The incident led to 38 complaints and three firefighters were sacked.
Mr Anderson claimed his watch manager ordered the evacuation. The tribunal found he supported the decision.
The sacked firefighter told the tribunal there was a culture within Strathclyde Fire and Rescue Service of not questioning orders.
He presented to the tribunal as being a knowledgeable and competent
officer who ought to have known better
He said colleagues had been disciplined weeks earlier after questioning an order to attend a Gay Pride rally in George Square.
Mr Anderson was one of five firefighters based at Cowcaddens who were subsequently disciplined following the flats incident.
The tribunal heard an investigation was launched.
It was alleged that firefighters had acted aggressively and used foul language when rousing residents to empty the building.
The fire alarm had been activated shortly after midnight and students had to wait outside until about 0230 GMT.
Mr Anderson was dismissed by the fire service for being party to the decision to evacuate after the fire alarm had been turned off and reset.
Passkeys were used to access residents' private homes when there was no emergency.
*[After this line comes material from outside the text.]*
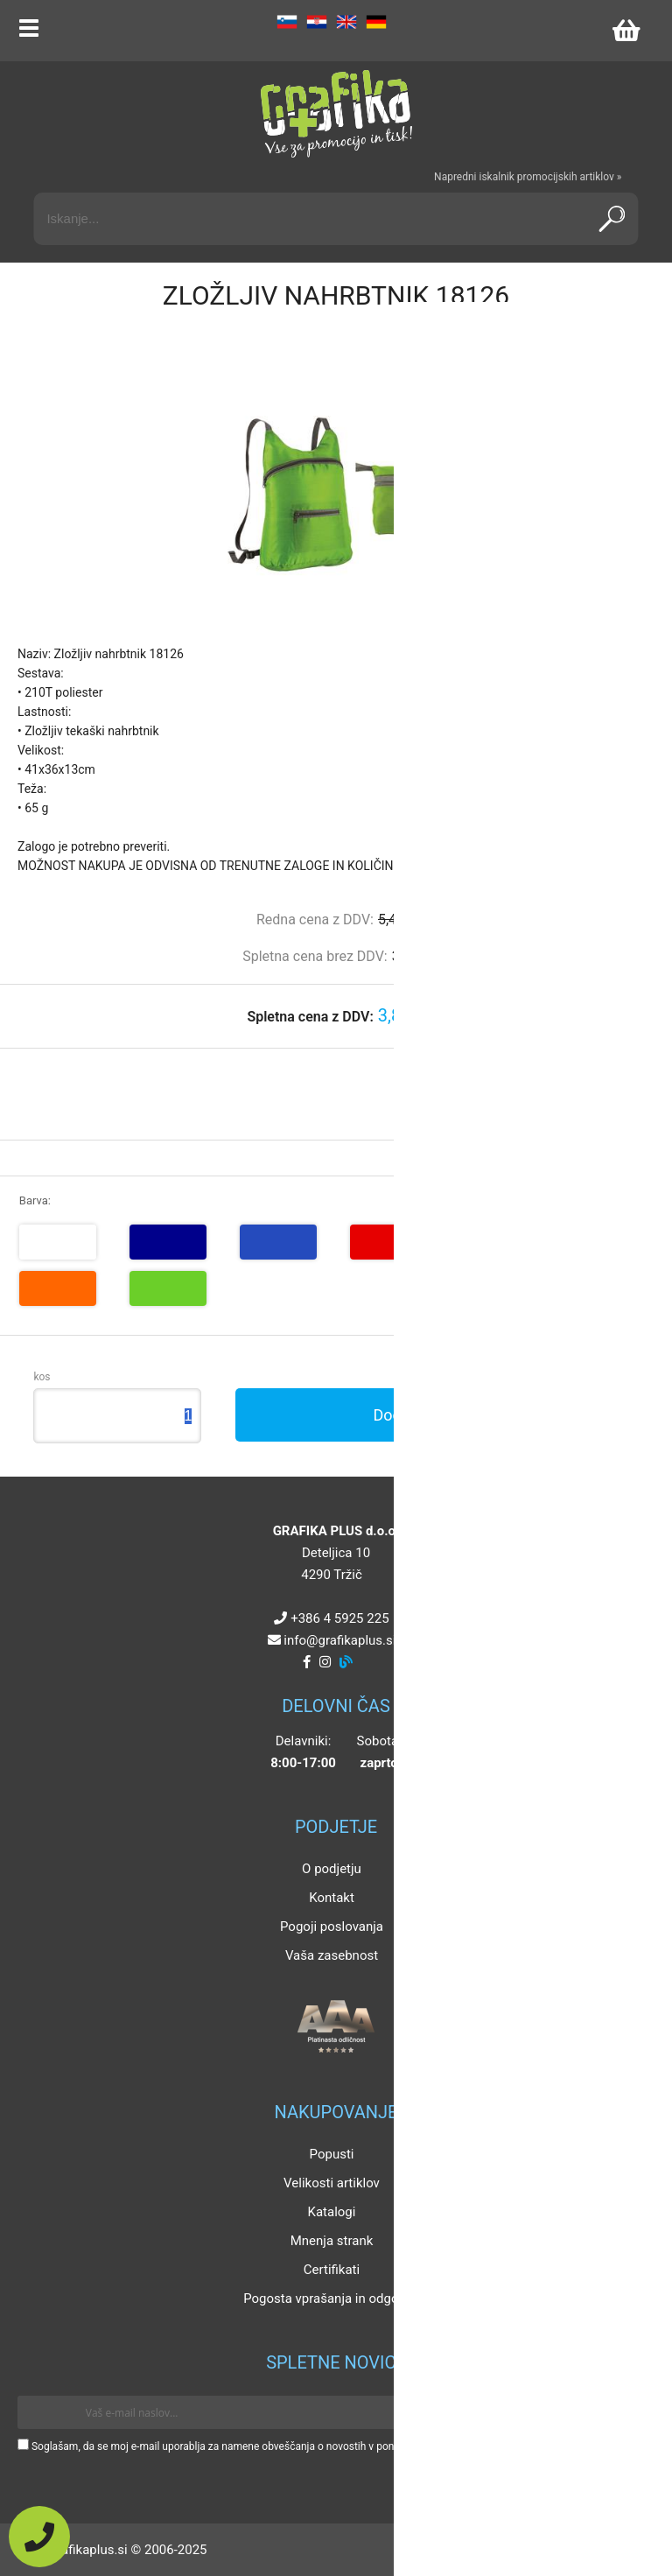 The height and width of the screenshot is (2576, 672). Describe the element at coordinates (629, 2412) in the screenshot. I see `[Prijava na e-novice]` at that location.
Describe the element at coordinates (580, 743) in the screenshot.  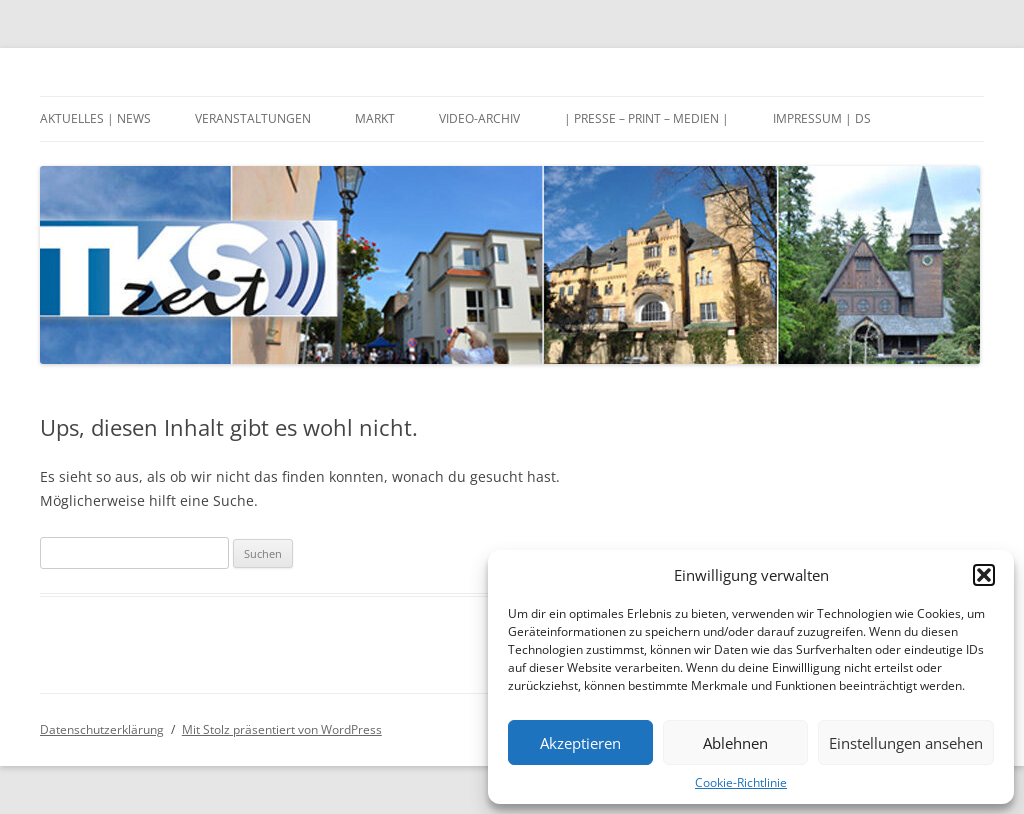 I see `Akzeptieren` at that location.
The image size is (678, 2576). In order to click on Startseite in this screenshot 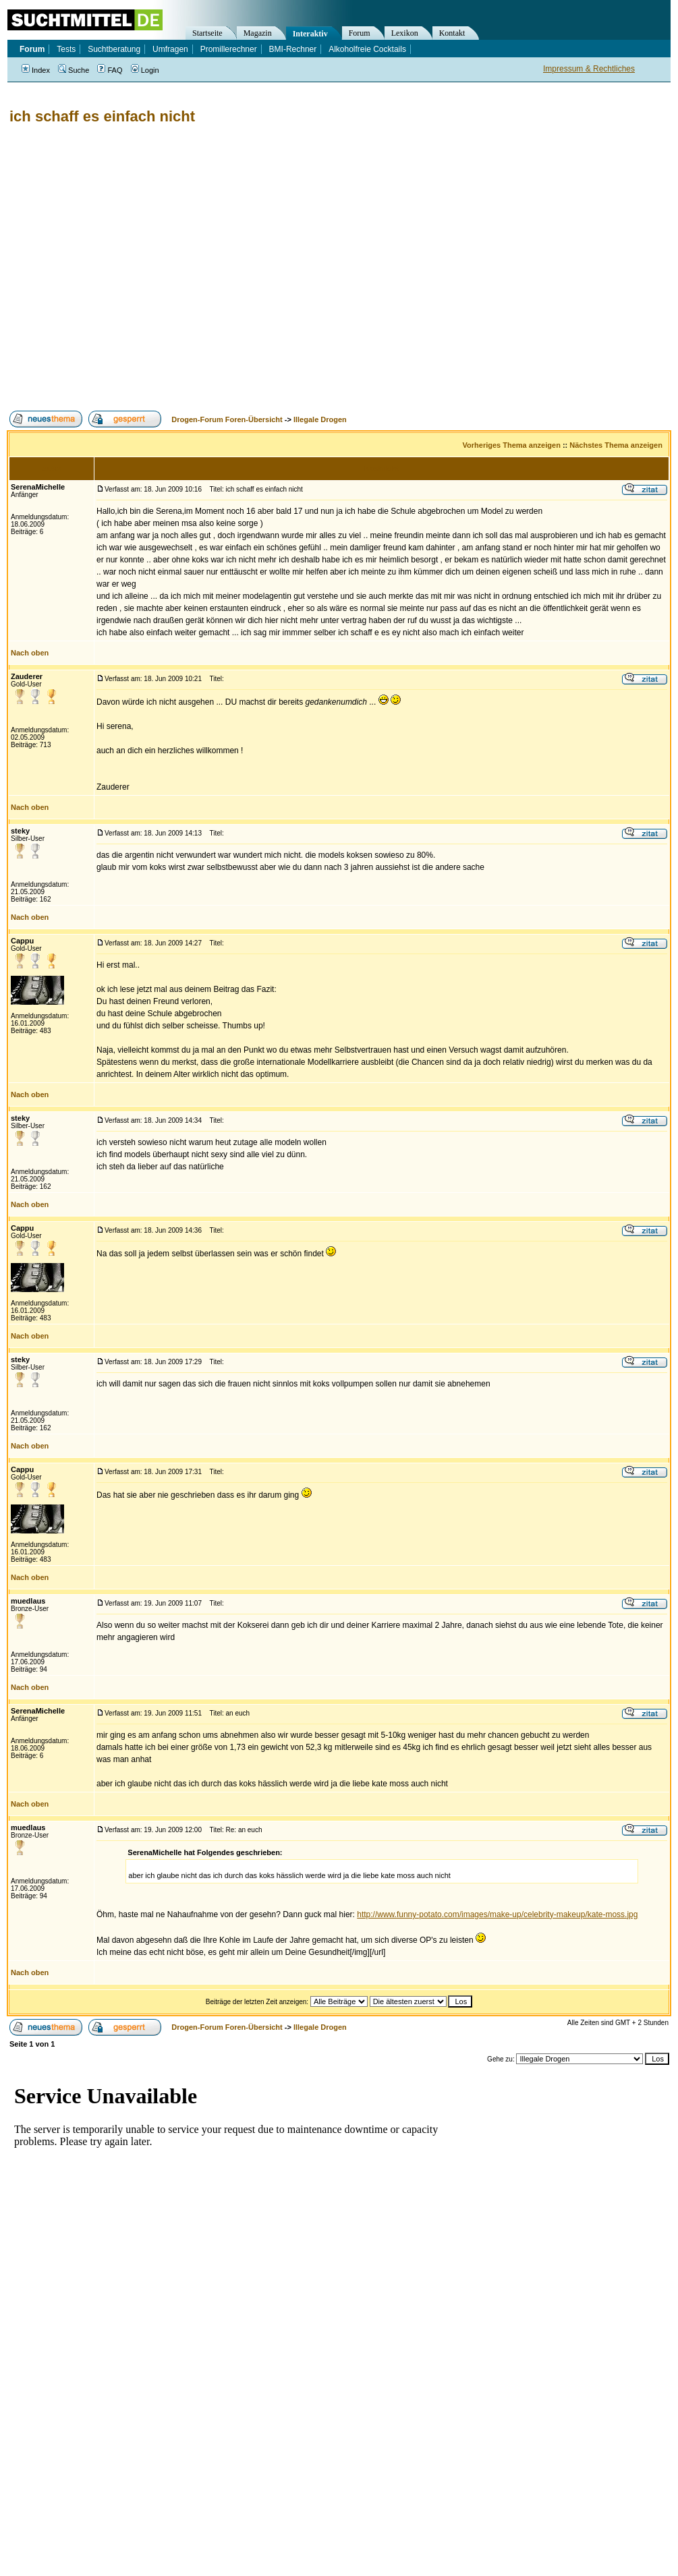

He was also found to have failed to follow proper procedures, deployed fire services needlessly and to have sworn at members of the public, using abusive language.
Mr Anderson denied he had used such language.
However, the tribunal concluded Mr Anderson's dismissal was fair.
Chairman Walter Muir said "The claimant was second in command that night. He was an experienced officer.
"He presented to the tribunal as being a knowledgeable and competent officer who ought to have known better."
Mr Muir said Mr Anderson's "evident support of the illegal decision to evacuate was contrary to everything that he had been taught".